=== Extracted information ===

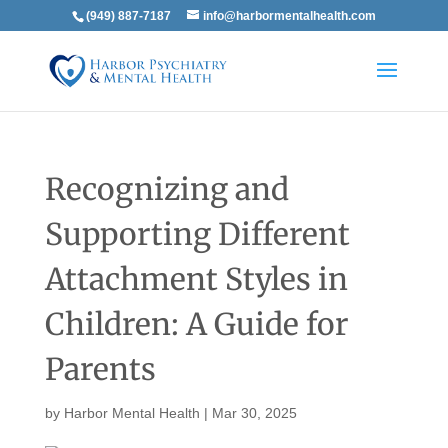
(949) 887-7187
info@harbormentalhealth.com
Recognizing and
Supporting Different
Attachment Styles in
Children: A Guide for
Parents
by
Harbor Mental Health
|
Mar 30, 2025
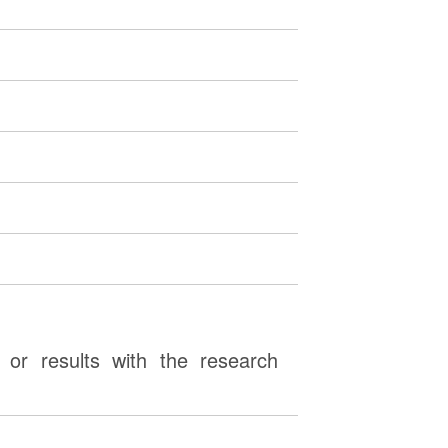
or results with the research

===
=== Extracted information ===

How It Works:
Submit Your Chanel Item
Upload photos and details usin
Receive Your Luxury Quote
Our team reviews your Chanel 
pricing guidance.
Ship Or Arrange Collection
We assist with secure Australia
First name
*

===

Try it:
Output exactly the lines above, beginning at the one with "(949) 887-7187" and stopping after the one with "or results with the research". Pictures are to be omitted.

Result of this exercise:
(949) 887-7187
info@harbormentalhealth.com
Recognizing and
Supporting Different
Attachment Styles in
Children: A Guide for
Parents
by
Harbor Mental Health
|
Mar 30, 2025
or results with the research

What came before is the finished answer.